◆ Exercise brief ◆
All lines holding the word "همکاران" are to be copied from the records beneath.

◆ Data for this exercise ◆
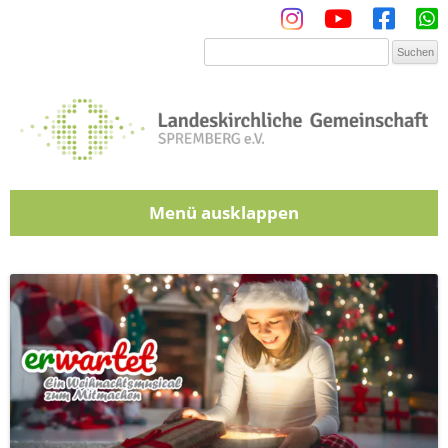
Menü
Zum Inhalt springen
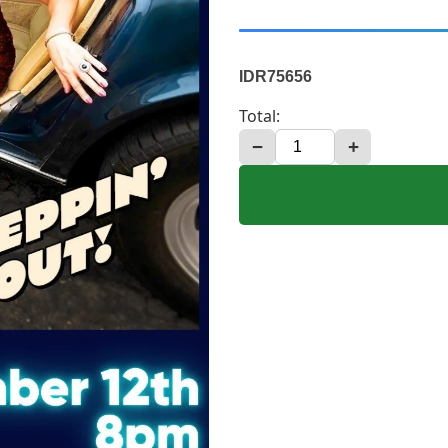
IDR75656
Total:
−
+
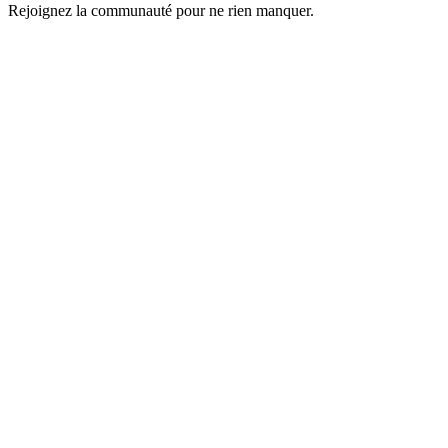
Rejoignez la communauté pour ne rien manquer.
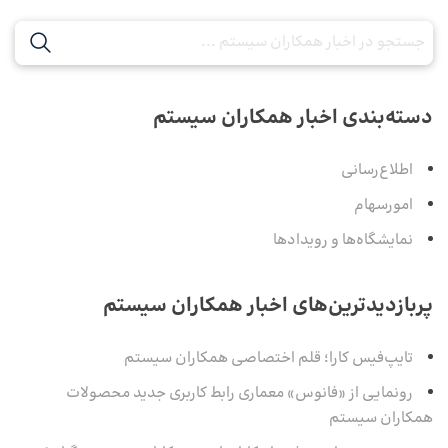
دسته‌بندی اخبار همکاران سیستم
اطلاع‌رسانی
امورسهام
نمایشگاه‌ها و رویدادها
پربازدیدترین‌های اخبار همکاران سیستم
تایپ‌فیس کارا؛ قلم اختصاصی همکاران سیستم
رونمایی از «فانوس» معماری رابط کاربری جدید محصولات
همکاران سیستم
==
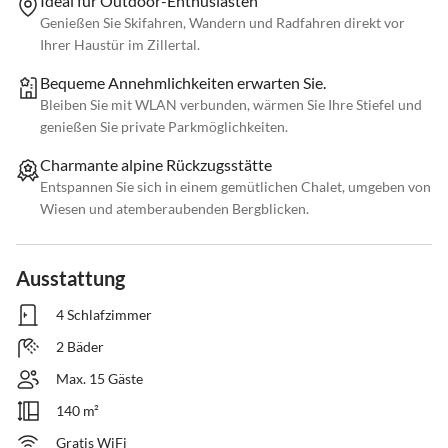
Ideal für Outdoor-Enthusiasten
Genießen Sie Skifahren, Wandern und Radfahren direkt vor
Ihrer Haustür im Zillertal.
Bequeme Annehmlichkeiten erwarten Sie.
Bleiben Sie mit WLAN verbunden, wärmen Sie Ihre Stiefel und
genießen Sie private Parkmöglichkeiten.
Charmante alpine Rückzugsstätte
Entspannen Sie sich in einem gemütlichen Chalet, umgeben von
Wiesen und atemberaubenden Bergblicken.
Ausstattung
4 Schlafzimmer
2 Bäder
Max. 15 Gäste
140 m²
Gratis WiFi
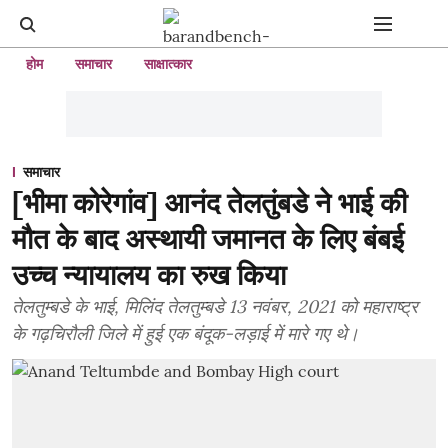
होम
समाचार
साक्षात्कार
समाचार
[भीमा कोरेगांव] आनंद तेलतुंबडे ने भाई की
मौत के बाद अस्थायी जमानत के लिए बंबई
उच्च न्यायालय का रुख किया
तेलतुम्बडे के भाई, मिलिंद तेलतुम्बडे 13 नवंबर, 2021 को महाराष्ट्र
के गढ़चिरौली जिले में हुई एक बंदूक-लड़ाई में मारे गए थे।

◆ Exercise answer ◆
دسته‌بندی اخبار همکاران سیستم
پربازدیدترین‌های اخبار همکاران سیستم
تایپ‌فیس کارا؛ قلم اختصاصی همکاران سیستم
همکاران سیستم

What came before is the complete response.